Technik, die stärker ist als Schlaglöcher
In fünf bis zehn Jahren fahren autonome Autos auf deutschen Straßen – davon geht Professor Dr. Jian Song aus. Der Leiter des Labors für Feinsystemtechnik an der Technischen Hochschule Ostwestfalen-Lippe arbeitet gemeinsam mit seinem Team daran, dass bis dahin die Technik ausreichend robust ist, damit der Verkehr sicher fließt.
Seit Juli 2019 forschen die Lemgoer Wissenschaftler gemeinsam mit der Fraunhofer-Einrichtung für Mikrosysteme und Festkörper-Technologien EMFT an zuverlässigeren Steckverbindern.
Die Sinnesorgane des autonomen Autos
In autonomen Fahrzeugen gibt es viele Sensoren. Die von ihnen erfassten Daten werden übertragen an einen Steuercomputer. Jede Leitung braucht zwei Steckverbinder. Fällt ein Sensor aus – oder werden seine Daten fehlerhaft übertragen – hat das Auto ein Problem:
„Ein Sinnesorgan funktioniert nicht mehr“, veranschaulicht Song. Bei autonomen Fahrzeugen würde das dazu führen, dass diese angehalten werden. Während ein menschlicher Fahrer bei einer gelben Warnleuchte in der Regel entscheidet, zumindest bis nach Hause oder zur Werkstatt zu fahren, stoppt das autonome Auto sofort:
„Bei autonomen Fahrzeugen haftet der Autohersteller für die Sicherheit. Deshalb werden sie schon bei der kleinsten sicherheitsrelevanten Störung angehalten“, so Song.
Weil der Mensch als Kontrolleur und Entscheider wegfällt, muss die Technik besonders robust sein. Für die Zuverlässigkeit der Steckverbinder beim autonomen Fahren gibt es sogar eine weltweit gültige Vorschrift: Erlaubt ist ein Fehler pro einer Milliarde Betriebsstunden.
„Das klingt sehr streng – aber man muss beachten, dass jedes Auto bis zu 5.000 Steckverbinder hat“, erklärt Song und rechnet vor: Während der von den Herstellern angenommenen Lebensdauer eines Autos von 15 Jahren darf in einem von 30 Fahrzeugen eine Steckverbindung ausfallen.

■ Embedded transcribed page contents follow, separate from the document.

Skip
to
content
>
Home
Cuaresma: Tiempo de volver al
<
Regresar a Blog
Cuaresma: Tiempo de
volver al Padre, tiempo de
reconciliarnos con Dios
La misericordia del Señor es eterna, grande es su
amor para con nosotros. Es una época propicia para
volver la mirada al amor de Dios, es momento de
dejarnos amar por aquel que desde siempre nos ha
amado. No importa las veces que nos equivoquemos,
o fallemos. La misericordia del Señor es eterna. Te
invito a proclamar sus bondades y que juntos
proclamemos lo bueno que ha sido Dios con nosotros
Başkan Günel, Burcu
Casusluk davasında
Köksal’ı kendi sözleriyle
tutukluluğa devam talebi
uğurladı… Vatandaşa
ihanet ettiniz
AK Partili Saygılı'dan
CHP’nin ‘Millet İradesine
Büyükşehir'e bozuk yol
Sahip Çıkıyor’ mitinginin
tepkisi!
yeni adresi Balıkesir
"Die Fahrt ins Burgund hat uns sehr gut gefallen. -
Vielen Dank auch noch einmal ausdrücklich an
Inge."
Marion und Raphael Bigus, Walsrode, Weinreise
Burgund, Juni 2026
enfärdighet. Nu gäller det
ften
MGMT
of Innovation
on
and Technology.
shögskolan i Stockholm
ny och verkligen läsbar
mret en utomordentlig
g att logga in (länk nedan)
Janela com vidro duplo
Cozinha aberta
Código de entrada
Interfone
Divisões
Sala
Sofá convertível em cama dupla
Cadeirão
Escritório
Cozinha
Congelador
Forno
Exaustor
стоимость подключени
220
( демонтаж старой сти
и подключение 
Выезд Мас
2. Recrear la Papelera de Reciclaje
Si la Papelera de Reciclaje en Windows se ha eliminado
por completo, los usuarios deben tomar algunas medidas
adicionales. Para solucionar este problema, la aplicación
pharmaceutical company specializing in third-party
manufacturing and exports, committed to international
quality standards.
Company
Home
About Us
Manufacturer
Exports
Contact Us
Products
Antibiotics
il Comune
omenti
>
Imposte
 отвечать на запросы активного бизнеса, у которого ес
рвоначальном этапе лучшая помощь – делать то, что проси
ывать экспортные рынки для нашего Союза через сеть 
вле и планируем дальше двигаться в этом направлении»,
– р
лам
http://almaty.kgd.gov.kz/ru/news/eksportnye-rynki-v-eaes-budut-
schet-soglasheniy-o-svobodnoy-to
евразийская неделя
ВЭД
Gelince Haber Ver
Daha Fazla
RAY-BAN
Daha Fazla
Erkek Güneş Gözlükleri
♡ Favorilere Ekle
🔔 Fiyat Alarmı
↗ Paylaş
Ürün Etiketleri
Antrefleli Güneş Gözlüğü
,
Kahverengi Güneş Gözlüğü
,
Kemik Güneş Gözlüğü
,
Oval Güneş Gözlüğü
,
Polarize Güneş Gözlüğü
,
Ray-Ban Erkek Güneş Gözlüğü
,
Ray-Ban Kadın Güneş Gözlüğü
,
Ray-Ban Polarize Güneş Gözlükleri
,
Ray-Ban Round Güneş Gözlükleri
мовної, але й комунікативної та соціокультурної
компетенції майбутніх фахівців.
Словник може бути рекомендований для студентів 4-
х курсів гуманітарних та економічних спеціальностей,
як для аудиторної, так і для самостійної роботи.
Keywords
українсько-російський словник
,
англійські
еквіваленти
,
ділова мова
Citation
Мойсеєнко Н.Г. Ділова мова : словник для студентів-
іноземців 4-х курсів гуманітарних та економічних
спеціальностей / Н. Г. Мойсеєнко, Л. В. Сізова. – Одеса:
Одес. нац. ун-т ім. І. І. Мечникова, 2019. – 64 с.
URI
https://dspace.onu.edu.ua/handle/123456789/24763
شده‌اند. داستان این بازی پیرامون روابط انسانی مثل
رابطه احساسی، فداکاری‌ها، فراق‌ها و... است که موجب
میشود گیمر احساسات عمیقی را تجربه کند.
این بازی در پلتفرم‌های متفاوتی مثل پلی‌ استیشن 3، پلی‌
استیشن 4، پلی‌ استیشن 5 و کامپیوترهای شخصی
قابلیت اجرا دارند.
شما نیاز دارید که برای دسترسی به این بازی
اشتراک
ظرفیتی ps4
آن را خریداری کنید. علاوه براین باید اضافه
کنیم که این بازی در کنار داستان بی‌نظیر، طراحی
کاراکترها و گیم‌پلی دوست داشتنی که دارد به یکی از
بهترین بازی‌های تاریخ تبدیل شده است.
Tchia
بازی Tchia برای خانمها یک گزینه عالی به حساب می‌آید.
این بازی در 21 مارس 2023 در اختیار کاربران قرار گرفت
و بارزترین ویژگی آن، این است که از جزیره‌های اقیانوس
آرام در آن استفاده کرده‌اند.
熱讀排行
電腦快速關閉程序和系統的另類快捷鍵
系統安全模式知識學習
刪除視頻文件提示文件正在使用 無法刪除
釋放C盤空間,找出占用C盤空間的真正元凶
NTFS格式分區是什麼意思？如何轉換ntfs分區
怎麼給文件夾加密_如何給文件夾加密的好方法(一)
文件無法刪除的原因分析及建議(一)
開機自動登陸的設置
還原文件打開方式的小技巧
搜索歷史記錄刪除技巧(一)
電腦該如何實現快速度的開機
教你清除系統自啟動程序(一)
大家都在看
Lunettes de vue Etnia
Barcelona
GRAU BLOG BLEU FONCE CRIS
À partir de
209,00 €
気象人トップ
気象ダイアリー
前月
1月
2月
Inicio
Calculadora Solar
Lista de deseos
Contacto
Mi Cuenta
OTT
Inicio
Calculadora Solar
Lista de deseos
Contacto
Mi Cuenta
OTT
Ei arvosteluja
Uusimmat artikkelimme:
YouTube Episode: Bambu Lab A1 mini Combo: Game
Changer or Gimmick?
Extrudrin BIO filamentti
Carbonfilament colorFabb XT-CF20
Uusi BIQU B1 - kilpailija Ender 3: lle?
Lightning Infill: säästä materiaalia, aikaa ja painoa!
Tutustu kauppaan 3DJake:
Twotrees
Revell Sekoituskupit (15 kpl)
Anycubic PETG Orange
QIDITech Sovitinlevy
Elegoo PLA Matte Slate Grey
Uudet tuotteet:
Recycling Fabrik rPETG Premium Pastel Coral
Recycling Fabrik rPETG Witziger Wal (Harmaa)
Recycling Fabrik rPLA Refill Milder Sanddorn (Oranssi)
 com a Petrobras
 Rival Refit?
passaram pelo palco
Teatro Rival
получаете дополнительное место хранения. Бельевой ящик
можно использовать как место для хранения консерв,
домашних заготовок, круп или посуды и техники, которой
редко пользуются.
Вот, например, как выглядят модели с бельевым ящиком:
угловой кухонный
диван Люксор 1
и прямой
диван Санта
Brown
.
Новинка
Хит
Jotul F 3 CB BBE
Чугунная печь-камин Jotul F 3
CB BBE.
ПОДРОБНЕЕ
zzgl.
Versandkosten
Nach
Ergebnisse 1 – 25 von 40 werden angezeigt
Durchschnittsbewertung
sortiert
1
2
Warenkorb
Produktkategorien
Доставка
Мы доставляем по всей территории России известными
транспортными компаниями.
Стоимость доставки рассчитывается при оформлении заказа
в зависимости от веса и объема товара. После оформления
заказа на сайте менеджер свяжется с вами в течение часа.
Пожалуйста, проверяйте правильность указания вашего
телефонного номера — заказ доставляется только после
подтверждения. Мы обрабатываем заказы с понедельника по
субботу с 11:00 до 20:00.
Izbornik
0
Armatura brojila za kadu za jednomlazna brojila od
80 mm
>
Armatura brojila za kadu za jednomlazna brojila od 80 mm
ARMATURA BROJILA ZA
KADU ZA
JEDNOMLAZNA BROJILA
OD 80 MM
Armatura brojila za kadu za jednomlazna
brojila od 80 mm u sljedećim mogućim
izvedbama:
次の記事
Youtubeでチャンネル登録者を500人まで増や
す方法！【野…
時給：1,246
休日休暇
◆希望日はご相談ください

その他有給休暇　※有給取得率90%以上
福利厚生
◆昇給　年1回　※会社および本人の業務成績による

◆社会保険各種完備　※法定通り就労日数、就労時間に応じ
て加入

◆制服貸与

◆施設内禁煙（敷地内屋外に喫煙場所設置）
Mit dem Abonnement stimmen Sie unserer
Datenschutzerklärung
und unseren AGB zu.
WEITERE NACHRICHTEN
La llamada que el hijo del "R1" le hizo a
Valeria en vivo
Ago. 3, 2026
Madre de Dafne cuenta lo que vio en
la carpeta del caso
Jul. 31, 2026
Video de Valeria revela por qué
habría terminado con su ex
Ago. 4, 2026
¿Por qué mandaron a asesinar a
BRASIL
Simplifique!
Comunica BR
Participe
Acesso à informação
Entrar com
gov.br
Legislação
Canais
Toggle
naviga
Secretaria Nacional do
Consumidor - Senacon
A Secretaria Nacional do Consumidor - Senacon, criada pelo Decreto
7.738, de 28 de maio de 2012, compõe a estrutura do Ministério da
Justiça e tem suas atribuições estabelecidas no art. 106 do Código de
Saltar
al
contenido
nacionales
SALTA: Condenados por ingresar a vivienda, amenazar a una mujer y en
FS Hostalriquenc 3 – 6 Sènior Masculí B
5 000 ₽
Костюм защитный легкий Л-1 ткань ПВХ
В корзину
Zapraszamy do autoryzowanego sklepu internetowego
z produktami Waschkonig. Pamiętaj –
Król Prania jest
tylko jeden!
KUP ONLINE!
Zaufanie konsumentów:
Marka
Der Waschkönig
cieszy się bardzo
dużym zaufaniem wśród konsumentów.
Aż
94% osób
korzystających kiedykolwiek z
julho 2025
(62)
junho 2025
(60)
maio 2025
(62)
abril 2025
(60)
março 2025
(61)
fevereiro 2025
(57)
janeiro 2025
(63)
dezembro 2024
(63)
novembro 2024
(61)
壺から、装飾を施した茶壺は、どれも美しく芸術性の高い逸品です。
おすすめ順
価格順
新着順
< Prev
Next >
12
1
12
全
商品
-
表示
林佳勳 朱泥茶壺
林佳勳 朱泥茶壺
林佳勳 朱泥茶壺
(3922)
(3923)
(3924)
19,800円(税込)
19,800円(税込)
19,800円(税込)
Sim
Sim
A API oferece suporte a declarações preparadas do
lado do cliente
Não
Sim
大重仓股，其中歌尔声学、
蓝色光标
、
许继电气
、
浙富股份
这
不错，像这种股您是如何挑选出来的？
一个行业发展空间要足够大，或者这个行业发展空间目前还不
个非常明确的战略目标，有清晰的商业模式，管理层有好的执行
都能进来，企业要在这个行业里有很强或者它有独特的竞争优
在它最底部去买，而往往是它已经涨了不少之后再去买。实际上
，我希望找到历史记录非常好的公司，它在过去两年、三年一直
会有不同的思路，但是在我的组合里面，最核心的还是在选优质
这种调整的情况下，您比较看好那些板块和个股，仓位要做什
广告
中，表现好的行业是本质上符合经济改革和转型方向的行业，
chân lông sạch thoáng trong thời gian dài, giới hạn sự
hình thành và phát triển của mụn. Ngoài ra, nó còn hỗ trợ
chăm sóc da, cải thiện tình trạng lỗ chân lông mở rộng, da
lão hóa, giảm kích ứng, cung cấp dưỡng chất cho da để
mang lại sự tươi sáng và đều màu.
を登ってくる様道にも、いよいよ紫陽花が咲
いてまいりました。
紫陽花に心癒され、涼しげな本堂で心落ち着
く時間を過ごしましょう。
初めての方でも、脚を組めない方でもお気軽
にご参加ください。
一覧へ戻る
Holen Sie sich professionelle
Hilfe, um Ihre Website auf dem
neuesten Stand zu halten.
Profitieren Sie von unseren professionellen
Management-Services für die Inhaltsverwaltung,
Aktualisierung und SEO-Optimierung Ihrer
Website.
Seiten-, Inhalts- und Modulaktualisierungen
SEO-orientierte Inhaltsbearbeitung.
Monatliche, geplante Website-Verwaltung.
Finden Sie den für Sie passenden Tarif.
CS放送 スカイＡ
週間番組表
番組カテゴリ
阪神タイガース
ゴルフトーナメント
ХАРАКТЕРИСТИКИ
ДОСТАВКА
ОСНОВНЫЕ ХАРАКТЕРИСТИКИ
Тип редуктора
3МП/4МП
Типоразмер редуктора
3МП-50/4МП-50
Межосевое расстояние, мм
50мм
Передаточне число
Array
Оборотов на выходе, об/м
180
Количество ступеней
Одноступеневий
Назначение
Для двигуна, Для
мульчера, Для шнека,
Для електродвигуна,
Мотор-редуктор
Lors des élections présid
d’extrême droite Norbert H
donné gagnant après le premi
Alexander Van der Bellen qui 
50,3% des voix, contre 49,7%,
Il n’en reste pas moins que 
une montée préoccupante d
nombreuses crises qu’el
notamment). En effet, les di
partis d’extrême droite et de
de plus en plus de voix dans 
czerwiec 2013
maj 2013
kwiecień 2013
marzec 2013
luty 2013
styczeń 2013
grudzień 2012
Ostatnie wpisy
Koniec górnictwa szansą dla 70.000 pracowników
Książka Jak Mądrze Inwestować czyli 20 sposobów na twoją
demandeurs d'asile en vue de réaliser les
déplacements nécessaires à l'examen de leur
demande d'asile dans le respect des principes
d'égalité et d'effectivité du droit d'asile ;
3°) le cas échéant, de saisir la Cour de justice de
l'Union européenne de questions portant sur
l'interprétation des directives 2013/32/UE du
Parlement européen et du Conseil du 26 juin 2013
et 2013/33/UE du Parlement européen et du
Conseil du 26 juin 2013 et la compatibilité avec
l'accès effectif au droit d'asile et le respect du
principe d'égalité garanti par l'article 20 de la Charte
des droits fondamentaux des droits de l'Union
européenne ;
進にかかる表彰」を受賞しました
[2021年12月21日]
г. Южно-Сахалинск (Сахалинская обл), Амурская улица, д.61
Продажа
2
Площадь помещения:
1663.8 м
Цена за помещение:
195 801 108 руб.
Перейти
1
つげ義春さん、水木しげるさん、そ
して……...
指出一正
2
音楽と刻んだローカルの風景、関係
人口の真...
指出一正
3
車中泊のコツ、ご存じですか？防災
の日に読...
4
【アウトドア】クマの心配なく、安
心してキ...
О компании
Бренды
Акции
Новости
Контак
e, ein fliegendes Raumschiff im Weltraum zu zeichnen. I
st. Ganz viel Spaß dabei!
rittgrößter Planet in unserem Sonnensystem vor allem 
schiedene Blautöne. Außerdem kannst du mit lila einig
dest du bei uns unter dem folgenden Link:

Vibrationen und Hitze fordern Verbindungen heraus
Schäden in Steckverbindungen können vor allem durch Vibrationen und Hitze entstehen. Fährt ein Auto etwa über ein Schlagloch, so kommen alle Bauteile ins Schwingen. Auch der Motor selber sorgt für Vibrationen. Probleme mit Hitze können beispielsweise auftreten, wenn unterschiedliche Materialien verwendet sind, die sich bei Wärme verschieden stark ausdehnen.
Bisher ist nicht erforscht, welche Art von Vibrationen schädlicher ist für die Steckverbinder: schnelle oder langsame, wechselnde oder gleichförmige. Die Lemgoer Wissenschaftler wollen diese Lücke schließen und testen die Bauteile auf Prüfständen, mit denen sie die Belastungen im Fahrzeug simulieren. Viele der Anlagen im Labor für Feinsystemtechnik sind Maßanfertigungen der Lemgoer Forscher. Auch für das aktuelle Projekt müssen sie zunächst einen passenden Prüfstand entwickeln und aufbauen.
Unterstützt wird die Forschung von einem Ausschuss aus Vertretern von Unternehmen, beispielsweise vom Automobilzulieferer ZF und von Steckverbinderherstellern. Das AiF-Projekt wird von Juli 2019 bis Juni 2021 mit rund 400.000 Euro gefördert durch das Bundesministerium für Wirtschaft und Energie aufgrund eines Beschlusses des Deutschen Bundestages. Rund die Hälfte der Fördersumme fließt an die TH OWL.
Forschung im Labor für Feinsystemtechnik
Das Labor für Feinsystemtechnik des Fachbereichs Maschinenbau und Mechatronik gehört zum Forschungsschwerpunkt „Innovative Werkstoffe“ der TH OWL. Im Labor arbeiten knapp 20 Mitarbeiter in Wissenschaft und Technik: Ingenieure aus dem Maschinenbau, der Mechatronik und den Werkstoffwissenschaften, Physiker sowie Physiklaboranten.
Professor Dr. Jian Song und sein Team forschen in enger Kooperation mit der Industrie der elektrischen Verbindungstechnik und mit der Automobilindustrie. Die Schwerpunkte liegen auf der Erforschung und Verbesserung von Funktionsoberflächen und Schichtsystemen für elektrische Kontakte. Häufig geht es außerdem um Verschleißprozesse, Schadensanalysen und Lebensdauerprüfungen.